Part B of the Energy Employees Occupational Illness Compensation Program Act was established to provide compensation benefits to covered employees (or their eligible survivors) who have been diagnosed with designated occupational illnesses incurred as a result of their exposure to radiation, beryllium, or silica, while in the performance of duty for Department of Energy and certain of its vendors, contractors and subcontractors. “Occupational illness” is defined in § 7384l(15) of the EEOICPA, as a covered beryllium illness, cancer referred to in section 7384l(9)(B)[2] of this title, specified cancer, or chronic silicosis, as the case may. 42 U.S.C. §§ 7384l(15), 7384l(9)(B). To be eligible for compensation for cancer under Part B of the EEOICPA, an employee either must be: a DOE employee, a DOE contractor employee or an atomic weapons employee who contracted cancer (that has been determined pursuant to guidelines promulgated by Health and Human Services, “to be at least as like as not related to such employment”), after beginning such employment. See 42 U.S.C. § 7384l(9)(2); 20 C.F.R. § 30.210.

The evidence of record establishes that your husband was employed by Allegheny-Ludlum Steel from 1979 to 1985. Allegheny-Ludlum Steel was a covered Atomic Weapons Employer from 1950 to 1952.[3] Pursuant to 42 U.S.C. § 7384l(3), an “atomic weapons employee” is defined as:

(A) An individual employed by an atomic weapons employer during a period when the employer was processing or producing, for the use by the United States, material that emitted radiation and was used in the production of an atomic weapon, excluding uranium mining and milling.

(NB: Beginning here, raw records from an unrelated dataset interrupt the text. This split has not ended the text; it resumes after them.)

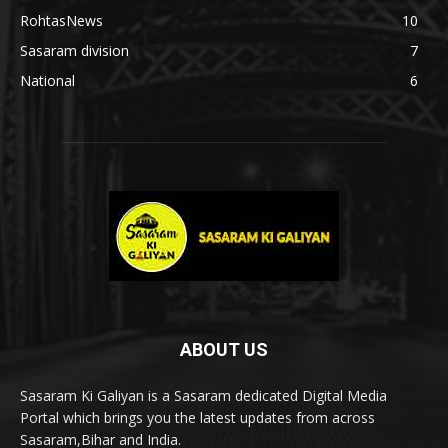
RohtasNews
10
Sasaram division
7
National
6
ABOUT US
Sasaram Ki Galiyan is a Sasaram dedicated Digital Media
Portal which brings you the latest updates from across
Sasaram,Bihar and India.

(B) An individual employed—

(i) at a facility with respect to which the National Institute for Occupational Safety and Health, in its report dated October 2003 and titled “Report on Residual Radioactive and Beryllium Contamination at Atomic Weapons Employer Facilities and Beryllium Vendor Facilities”, or any update to that report, found that there is a potential for significant residual contamination outside of the period in which weapons-related production occurred;

(ii) by an atomic weapons employer or subsequent owner or operators of a facility described in clause (i); and

(iii) during a period, as specified in such report or any update to such report, of potential for significant residual radioactive contamination at such facility.

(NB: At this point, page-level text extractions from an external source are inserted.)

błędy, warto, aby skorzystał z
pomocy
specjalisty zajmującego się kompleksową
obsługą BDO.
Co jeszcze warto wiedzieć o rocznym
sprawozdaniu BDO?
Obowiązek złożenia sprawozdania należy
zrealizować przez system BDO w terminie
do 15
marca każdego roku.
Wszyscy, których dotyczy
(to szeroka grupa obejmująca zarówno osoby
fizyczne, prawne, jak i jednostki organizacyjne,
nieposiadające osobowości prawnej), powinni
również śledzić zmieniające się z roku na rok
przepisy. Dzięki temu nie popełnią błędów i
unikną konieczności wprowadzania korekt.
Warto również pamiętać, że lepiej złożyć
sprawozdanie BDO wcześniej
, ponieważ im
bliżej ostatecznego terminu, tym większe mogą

The June 2004 NIOSH Report on Residual Radioactive and Beryllium Contamination at Atomic Weapons Employer Facilities and Beryllium Vendor Facilities, does not support a period for potential significant residual contamination at Allegheny Ludlum Steel subsequent to the covered period; therefore your husband’s employment at that facility is not covered employment under the EEOICPA. Any work performed by NDC for NUMEC during the period your husband was employed, by NDC, would be viewed as work performed by a contractor of a designated AWE.[4] AWE contractor employees are not covered under the EEOICPA. See 42 U.S.C. §§ 7384l(1), 7384l(3), 7384l(4) and 7384l(5).

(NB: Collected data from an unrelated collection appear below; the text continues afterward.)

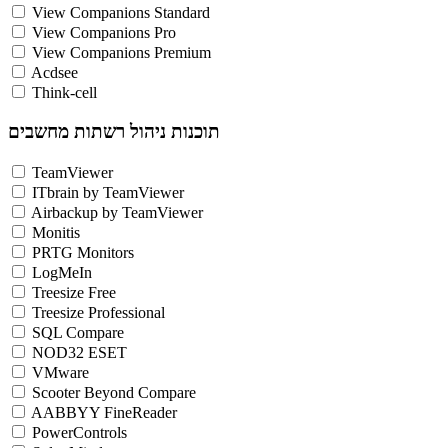
View Companions Standard
View Companions Pro
View Companions Premium
Acdsee
Think-cell
תוכנות ניהול רשתות מחשבים
TeamViewer
ITbrain by TeamViewer
Airbackup by TeamViewer
Monitis
PRTG Monitors
LogMeIn
Treesize Free
Treesize Professional
SQL Compare
NOD32 ESET
VMware
Scooter Beyond Compare
AABBYY FineReader
PowerControls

Because you did not submit evidence that establishes your husband was a “covered employee with cancer” as defined at § 7384l(9) of the EEOICPA, your claim for benefits is denied. 42 U.S.C. § 7384l(9).

Washington, DC

Thomasyne L. Hill

Hearing Representative

Final Adjudication Branch

 

[1] EEOICPA Bulletin No. 04-12 (issued September 16, 2004).

[2] §7384l(9)(B). An individual with cancer specified in subclause (I), (II), or (III) of clause (ii), if and only if that individual is determined to have sustained that cancer in the performance of duty in accordance with section 7384n(b). Clause (ii) references DOE employees, DOE contractor employees and atomic weapons employees who contract cancer after beginning employee at the required facility.

[3] U.S. Department of Energy. Allegheny-Ludlum Steel. Time period: 1950-1952. Worker Advocacy Facility List. Available: http://tis.eh.doe.gov/advocacy/faclist/showfacility.cfm. [retrieved November 9, 2004].

[4] EEOICPA Bulletin No. 04-12 (issued September 16, 2004).